**About this task**
In the output, include exactly the lines from the beginning of the records up to and including the one that contains "delights of camping, fishing, and great food.", and leave out the pictures.

**Dataset excerpts**
▼▼▼

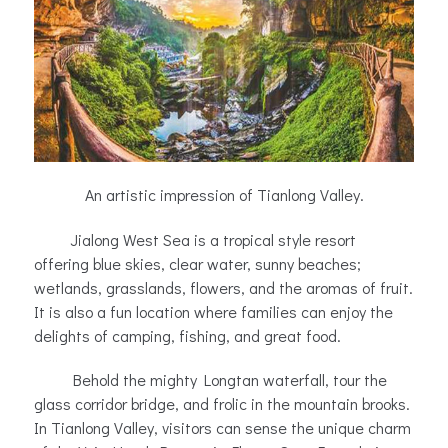
An artistic impression of Tianlong Valley.
Jialong West Sea is a tropical style resort
offering blue skies, clear water, sunny beaches;
wetlands, grasslands, flowers, and the aromas of fruit.
It is also a fun location where families can enjoy the
delights of camping, fishing, and great food.
Behold the mighty Longtan waterfall, tour the
glass corridor bridge, and frolic in the mountain brooks.
In Tianlong Valley, visitors can sense the unique charm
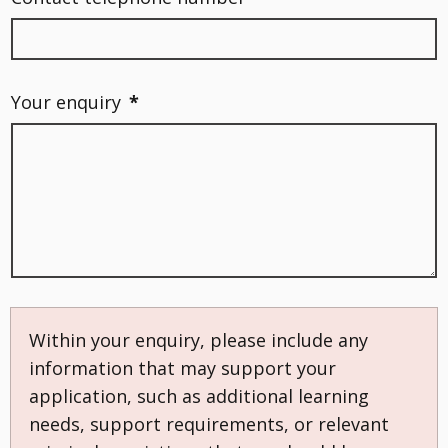
Your enquiry
*
Within your enquiry, please include any
information that may support your
application, such as additional learning
needs, support requirements, or relevant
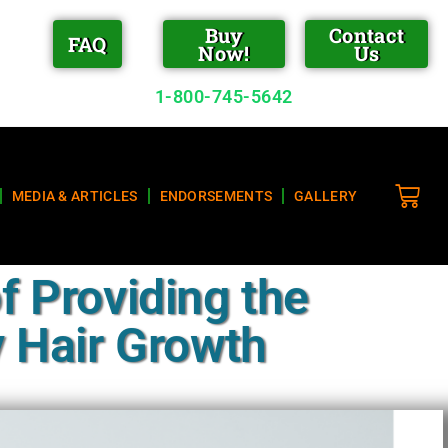
Buy
Contact
FAQ
Now!
Us
1-800-745-5642
MEDIA & ARTICLES
ENDORSEMENTS
GALLERY
f Providing the
 Hair Growth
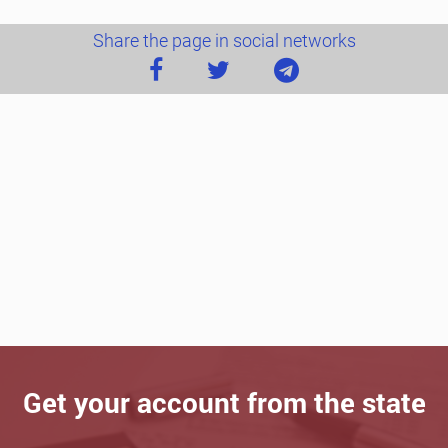
Share the page in social networks
Get your account from the state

▲▲▲

**Output of the task**
An artistic impression of Tianlong Valley.
Jialong West Sea is a tropical style resort
offering blue skies, clear water, sunny beaches;
wetlands, grasslands, flowers, and the aromas of fruit.
It is also a fun location where families can enjoy the
delights of camping, fishing, and great food.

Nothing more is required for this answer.